BIOS Settings Checked & Modified:
  • Enabled Resizable BAR
  • Set PCIe link speed manually (tried Gen 3 and Gen 5)
  • Checked various PCIe and NBIO settings (Hot Plug Handling, ARI Support, etc.)
  • Enabled SR-IOV
  • Looked for Above 4G Decoding but couldn't find it
  • Checked BIOS PCI Subsystem Settings
Current Issues:
  1. H100 is detected by PCIe but fails to initialize in nvidia-smi
  2. Driver fails to allocate resources for the H100
  3. BAR1 is stuck at 4GB despite BIOS supporting resizable BAR (BAR 2 now goes to 128?)
  4. dmesg shows PCIe error containment logs (possible PCIe instability)
  5. Power status of the H100 is unclear; can't confirm if it's drawing sufficient power
Questions for the Forum:
  1. How can I force BAR1 to resize beyond 4GB?
  2. Is there a way to verify if the H100 is getting enough power?
  3. What other BIOS settings should I check for compatibility (e.g., Above 4G Decoding, MMIO, PCIe settings)?
  4. Has anyone successfully run an H100 on an SXM5-to-PCIe adapter, and if so, what steps did you take?
  5. What could be causing the NVIDIA driver to fail at initializing the H100?
At what price did you purchase your H100? If you bought the card at a price far lower than the market price, it can be assumed that the card has problems to varying degrees.
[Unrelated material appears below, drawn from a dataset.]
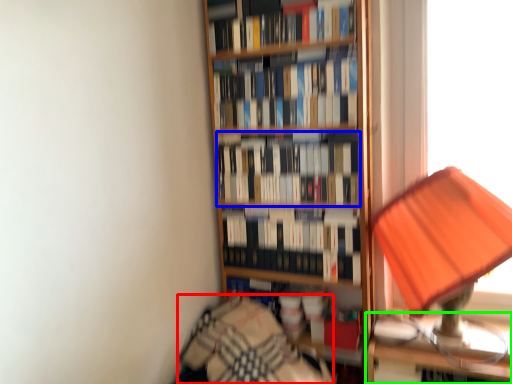 Question: Estimate the real-world distances between objects in this image. Which object is farther from bedding (highlighted by a red box), book (highlighted by a blue box) or table (highlighted by a green box)?

Choices:
 (A) book
 (B) table

Answer: (A) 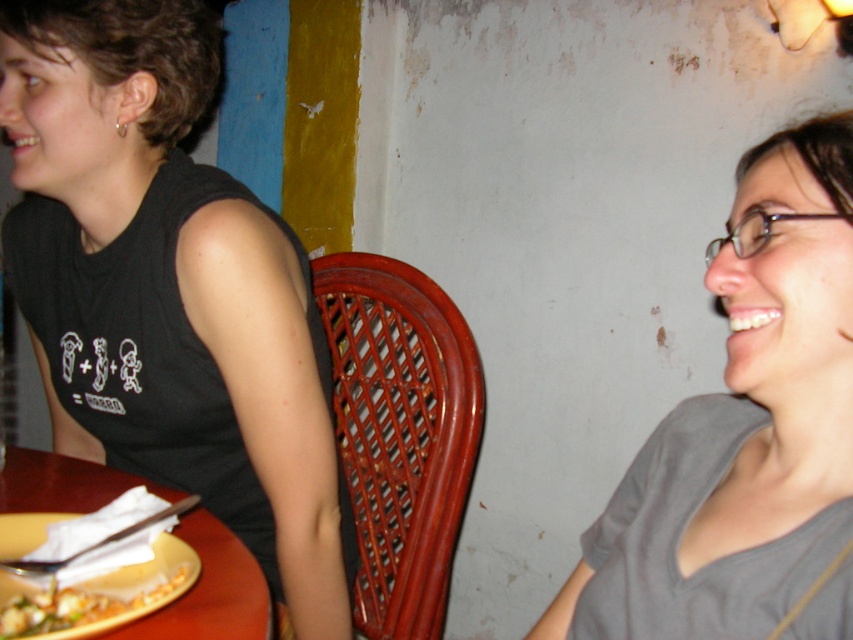 You are a photographer trying to capture a portrait of both individuals. Since you want to ensure both are fully visible, you need to know which object is wider. Which one is wider between the gray matte shirt at upper right and the wooden table at lower left?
I have once handled more than 500 disassembled A100 SXM4 chips and their matching baseboards. The reason for disassembling most of them was that they had problems to varying degrees, especially some products with extremely low prices.
 

aosudh

Member
Jan 25, 2023
66
16
8
Generally speaking, it is rare for these GPU devices to encounter software or hardware incompatibility issues. When such issues are encountered and remain unresolved for a long time, it is advisable to suspect whether the problem lies with the GPU.
 

gsrcrxsi

Active Member
Dec 12, 2018
423
144
43
tried both drivers, you can see the H100 up top there from the previous lspci command

why such an old 550 version? 550.54.15 is about a year old at this point. not sure if it matters, but i would stick the latest version from that branch to avoid the possibility of edge case issues like kernel issues or anything like that.

and was this a open source version or proprietary version? i would stick to the proprietary for all attempts.